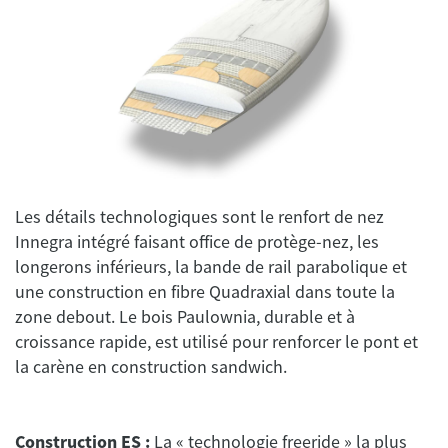
Les détails technologiques sont le renfort de nez
Innegra intégré faisant office de protège-nez, les
longerons inférieurs, la bande de rail parabolique et
une construction en fibre Quadraxial dans toute la
zone debout. Le bois Paulownia, durable et à
croissance rapide, est utilisé pour renforcer le pont et
Construction ES :
La « technologie freeride » la plus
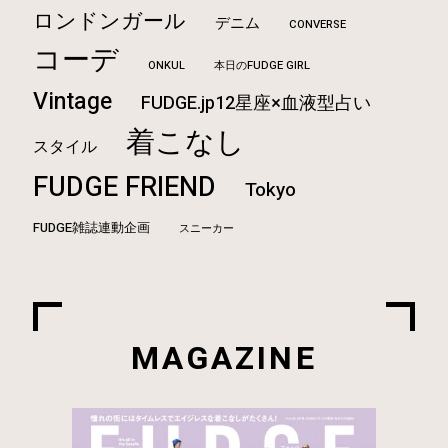
ロンドンガール
デニム
CONVERSE
コーデ
ONKUL
本日のFUDGE GIRL
Vintage
FUDGE.jp12星座×血液型占い
着こなし
スタイル
FUDGE FRIEND
Tokyo
FUDGE雑誌連動企画
スニーカー
MAGAZINE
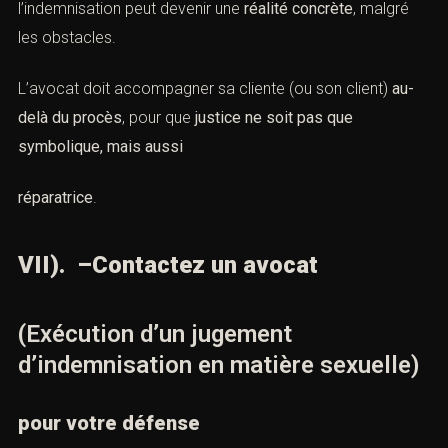
l’indemnisation peut devenir une
réalité concrète
, malgré
les obstacles.
L’avocat doit accompagner sa cliente (ou son client)
au-
delà du procès
, pour que
justice ne soit pas que
symbolique, mais aussi
réparatrice
.
VII). –Contactez un avocat
(Exécution d’un jugement
d’indemnisation en matière sexuelle)
pour votre défense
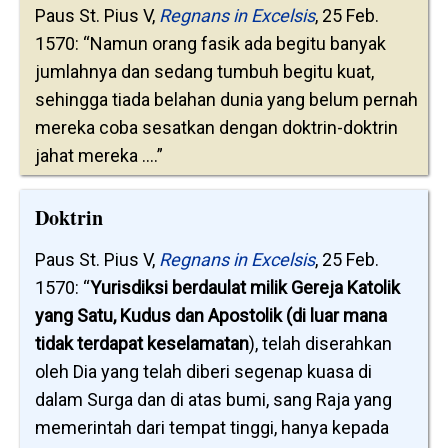
Paus St. Pius V,
Regnans in Excelsis
, 25 Feb.
1570: “Namun orang fasik ada begitu banyak
jumlahnya dan sedang tumbuh begitu kuat,
sehingga tiada belahan dunia yang belum pernah
mereka coba sesatkan dengan doktrin-doktrin
jahat mereka ....”
Doktrin
Paus St. Pius V,
Regnans in Excelsis
, 25 Feb.
1570: “
Yurisdiksi berdaulat milik Gereja Katolik
yang Satu, Kudus dan Apostolik (di luar mana
tidak terdapat keselamatan
), telah diserahkan
oleh Dia yang telah diberi segenap kuasa di
dalam Surga dan di atas bumi, sang Raja yang
memerintah dari tempat tinggi, hanya kepada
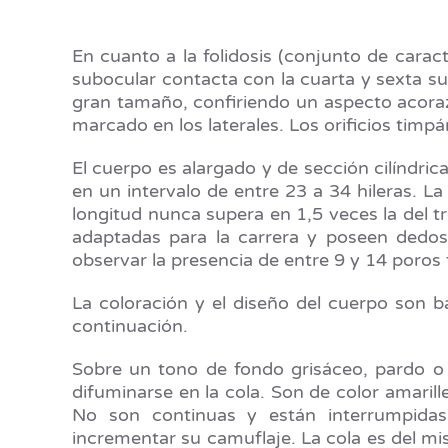
En cuanto a la folidosis (conjunto de carac
subocular contacta con la cuarta y sexta s
gran tamaño, confiriendo un aspecto acoraz
marcado en los laterales. Los orificios timpá
El cuerpo es alargado y de sección cilíndr
en un intervalo de entre 23 a 34 hileras. L
longitud nunca supera en 1,5 veces la del 
adaptadas para la carrera y poseen dedos 
observar la presencia de entre 9 y 14 poros
La coloración y el diseño del cuerpo son b
continuación.
Sobre un tono de fondo grisáceo, pardo o 
difuminarse en la cola. Son de color amarille
No son continuas y están interrumpidas
incrementar su camuflaje. La cola es del mi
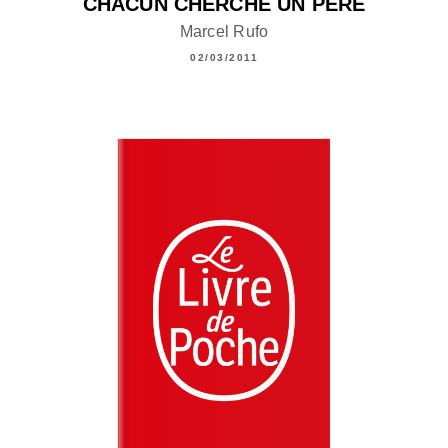
CHACUN CHERCHE UN PÈRE
Marcel Rufo
02/03/2011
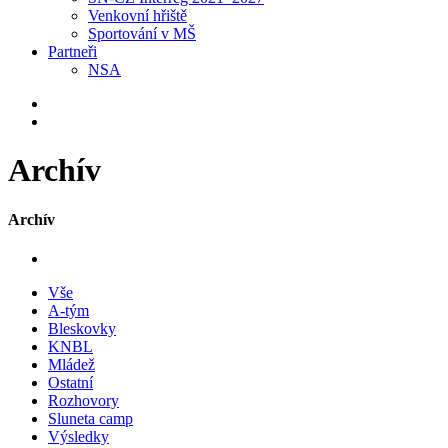
Venkovní hřiště
Sportování v MŠ
Partneři
NSA
Archív
Archív
Vše
A-tým
Bleskovky
KNBL
Mládež
Ostatní
Rozhovory
Sluneta camp
Výsledky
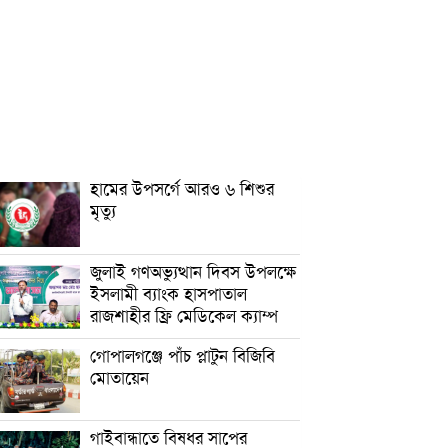
হামের উপসর্গে আরও ৬ শিশুর
মৃত্যু
জুলাই গণঅভ্যুত্থান দিবস উপলক্ষে
ইসলামী ব্যাংক হাসপাতাল
রাজশাহীর ফ্রি মেডিকেল ক্যাম্প
গোপালগঞ্জে পাঁচ প্লাটুন বিজিবি
মোতায়েন
গাইবান্ধাতে বিষধর সাপের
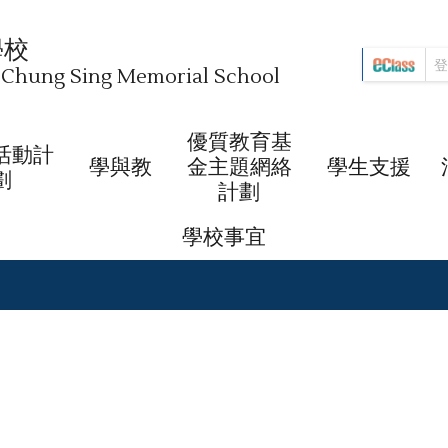
學校
i Chung Sing Memorial School
優質教育基
活動計
學與教
金主題網絡
學生支援
劃
計劃
學校事宜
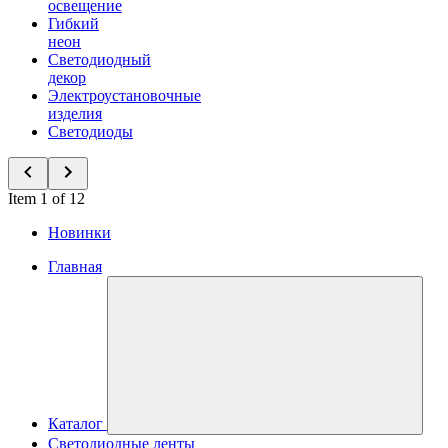
освещение
Гибкий
неон
Светодиодный
декор
Электроустановочные
изделия
Светодиоды
Item 1 of 12
Новинки
Главная
Каталог
Светодиодные ленты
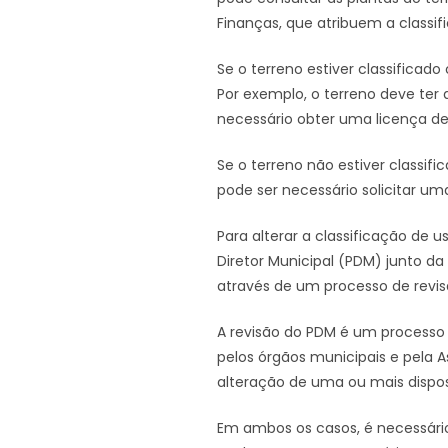
Finanças, que atribuem a classifi
Se o terreno estiver classifica
Por exemplo, o terreno deve ter 
necessário obter uma licença de
Se o terreno não estiver classi
pode ser necessário solicitar um
Para alterar a classificação de 
Diretor Municipal (PDM) junto d
através de um processo de revis
A revisão do PDM é um processo
pelos órgãos municipais e pela 
alteração de uma ou mais dispos
Em ambos os casos, é necessári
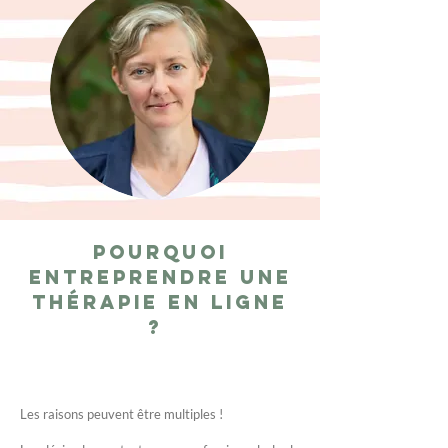
Pourquoi
entreprendre une
thérapie en ligne
?
Les raisons peuvent être multiples !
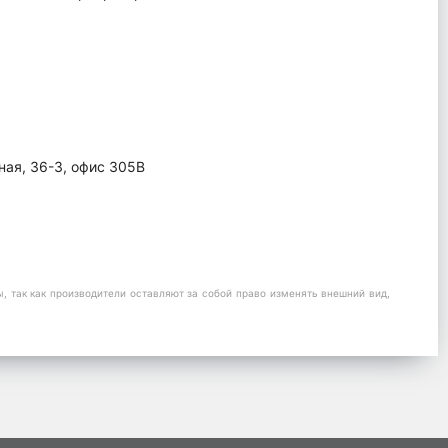
ная, 36-3, офис 305В
 так как производители оставляют за собой право изменять внешний вид,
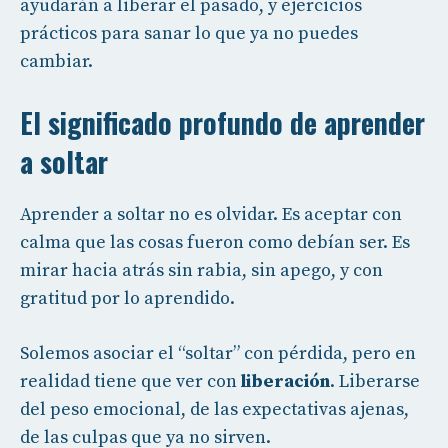
ayudarán a liberar el pasado, y ejercicios
prácticos para sanar lo que ya no puedes
cambiar.
El significado profundo de aprender
a soltar
Aprender a soltar no es olvidar. Es aceptar con
calma que las cosas fueron como debían ser. Es
mirar hacia atrás sin rabia, sin apego, y con
gratitud por lo aprendido.
Solemos asociar el “soltar” con pérdida, pero en
realidad tiene que ver con
liberación
. Liberarse
del peso emocional, de las expectativas ajenas,
de las culpas que ya no sirven.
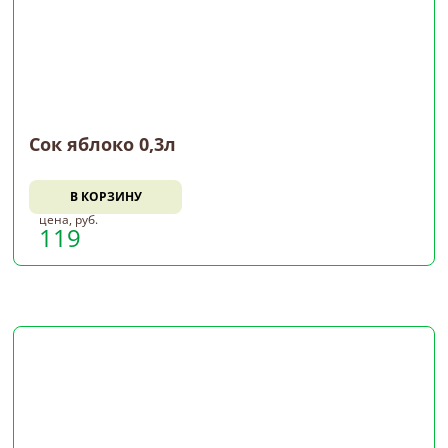
Сок яблоко 0,3л
В КОРЗИНУ
цена, руб.
119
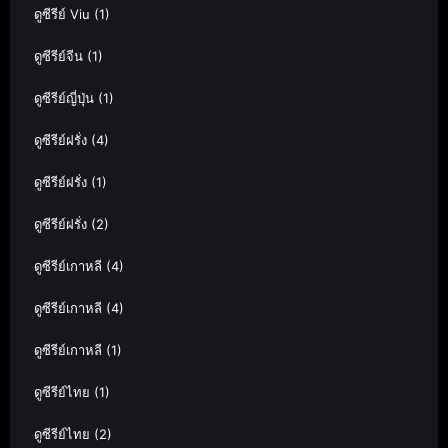
ดูซีรีย์ Viu
(1)
ดูซีรีย์จีน
(1)
ดูซีรีย์ญี่ปุ่น
(1)
ดูซีรีย์ฝรั่ง
(4)
ดูซีรีย์ฝรั่ง
(1)
ดูซีรีย์ฝรั่ง
(2)
ดูซีรีย์เกาหลี
(4)
ดูซีรีย์เกาหลี
(4)
ดูซีรีย์เกาหลี
(1)
ดูซีรีย์ไทย
(1)
ดูซีรีย์ไทย
(2)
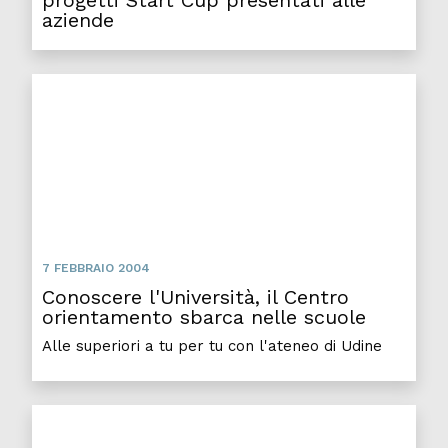
progetti Start Cup presentati alle
aziende
Conoscere l'Università, il Centro orientamento sbarc
7 FEBBRAIO 2004
Conoscere l'Università, il Centro
orientamento sbarca nelle scuole
Alle superiori a tu per tu con l'ateneo di Udine
"Sbatti il mostro in prima pagina": cronisti "sotto es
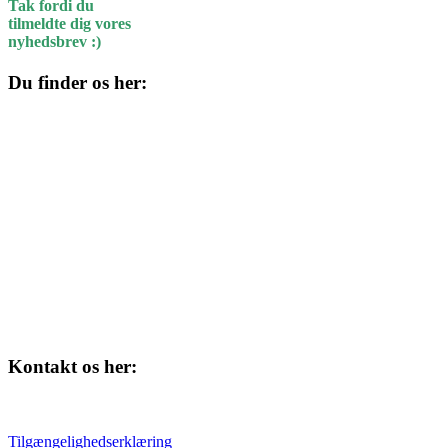
Tak fordi du
tilmeldte dig vores
nyhedsbrev :)
Du finder os her:
Kulturhuset
Skolegade 1
4220 Korsør
Kontakt os her:
Tlf. 58 37 04 00
kulturhuset@slagelse.dk
Tilgængelighedserklæring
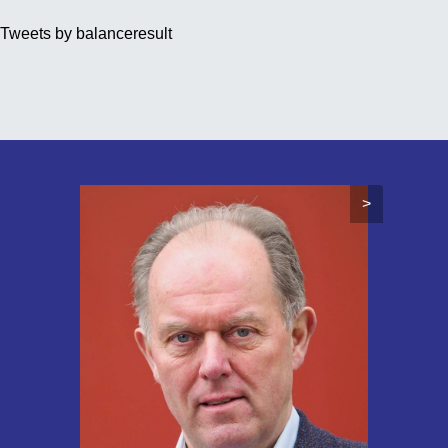
Tweets by balanceresult
>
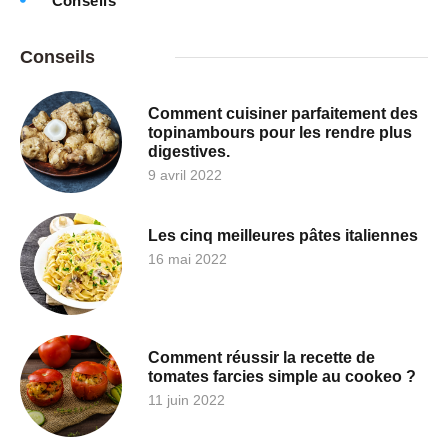
Conseils
Conseils
Comment cuisiner parfaitement des
topinambours pour les rendre plus
digestives.
9 avril 2022
Les cinq meilleures pâtes italiennes
16 mai 2022
Comment réussir la recette de
tomates farcies simple au cookeo ?
11 juin 2022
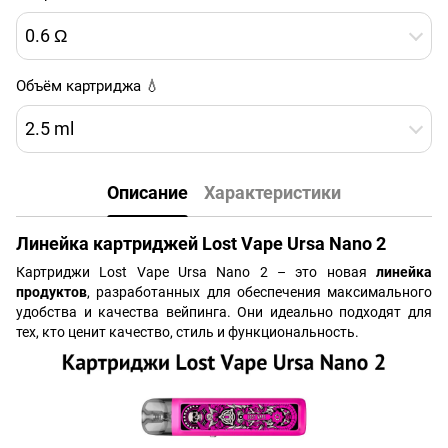
0.6 Ω
Объём картриджа 💧
2.5 ml
Описание
Характеристики
Линейка картриджей Lost Vape Ursa Nano 2
Картриджи Lost Vape Ursa Nano 2 – это новая
линейка
продуктов
, разработанных для обеспечения максимального
удобства и качества вейпинга. Они идеально подходят для
тех, кто ценит качество, стиль и функциональность.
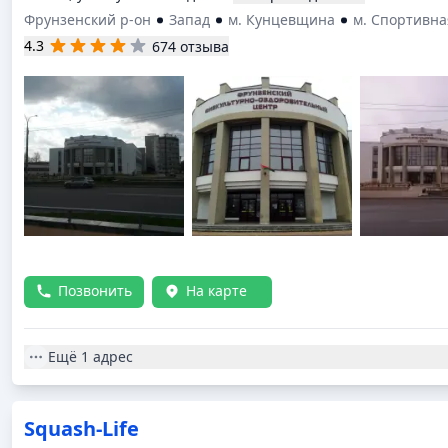
Фрунзенский р-он
Запад
м. Кунцевщина
м. Спортивна
4.3
674 отзыва
Позвонить
На карте
Ещё
1 адрес
Squash-Life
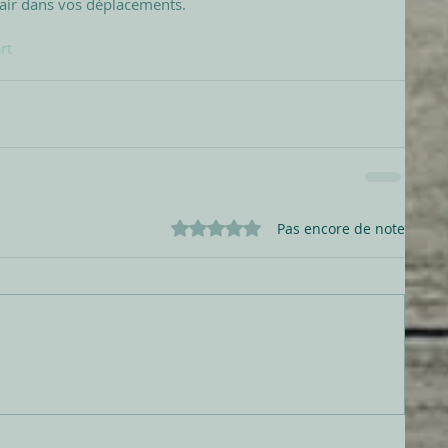
l’air dans vos déplacements. 
rt
Noté 0 étoile sur 5.
Pas encore de note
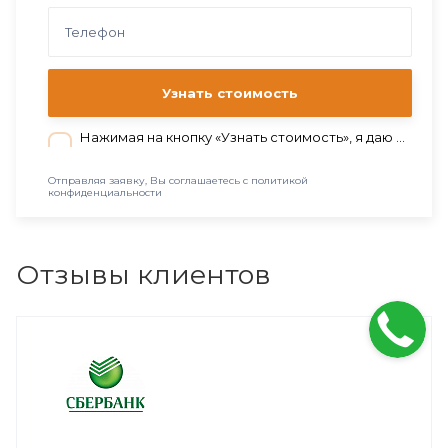
Узнать стоимость
Нажимая на кнопку «Узнать стоимость», я даю согласие на обработку персональных данных в соответствии с нашей
Отправляя заявку, Вы соглашаетесь с политикой
конфиденциальности
Отзывы клиентов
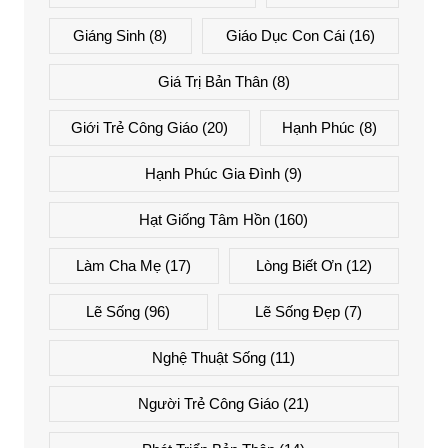
Giáng Sinh
(8)
Giáo Dục Con Cái
(16)
Giá Trị Bản Thân
(8)
Giới Trẻ Công Giáo
(20)
Hạnh Phúc
(8)
Hạnh Phúc Gia Đình
(9)
Hạt Giống Tâm Hồn
(160)
Làm Cha Mẹ
(17)
Lòng Biết Ơn
(12)
Lẽ Sống
(96)
Lẽ Sống Đẹp
(7)
Nghệ Thuật Sống
(11)
Người Trẻ Công Giáo
(21)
+===+
ASSIGNMENT: A verbatim reproduction is expected: starting at the line above that has "Aprender a soltar", ending at the line that has "kulturhuset@slagelse.dk", both included, and with no pictures and no other lines.

RESPONSE TO THE EXERCISE:
Aprender a soltar no es olvidar. Es aceptar con
calma que las cosas fueron como debían ser. Es
mirar hacia atrás sin rabia, sin apego, y con
gratitud por lo aprendido.
Solemos asociar el “soltar” con pérdida, pero en
realidad tiene que ver con
liberación
. Liberarse
del peso emocional, de las expectativas ajenas,
de las culpas que ya no sirven.
Сок яблоко 0,3л
В КОРЗИНУ
цена, руб.
119
ดูซีรีย์ Viu
(1)
ดูซีรีย์จีน
(1)
ดูซีรีย์ญี่ปุ่น
(1)
ดูซีรีย์ฝรั่ง
(4)
ดูซีรีย์ฝรั่ง
(1)
ดูซีรีย์ฝรั่ง
(2)
ดูซีรีย์เกาหลี
(4)
ดูซีรีย์เกาหลี
(4)
ดูซีรีย์เกาหลี
(1)
ดูซีรีย์ไทย
(1)
ดูซีรีย์ไทย
(2)
progetti Start Cup presentati alle
aziende
Conoscere l'Università, il Centro orientamento sbarc
7 FEBBRAIO 2004
Conoscere l'Università, il Centro
orientamento sbarca nelle scuole
Alle superiori a tu per tu con l'ateneo di Udine
"Sbatti il mostro in prima pagina": cronisti "sotto es
Tak fordi du
tilmeldte dig vores
nyhedsbrev :)
Du finder os her:
Kulturhuset
Skolegade 1
4220 Korsør
Kontakt os her:
Tlf. 58 37 04 00
kulturhuset@slagelse.dk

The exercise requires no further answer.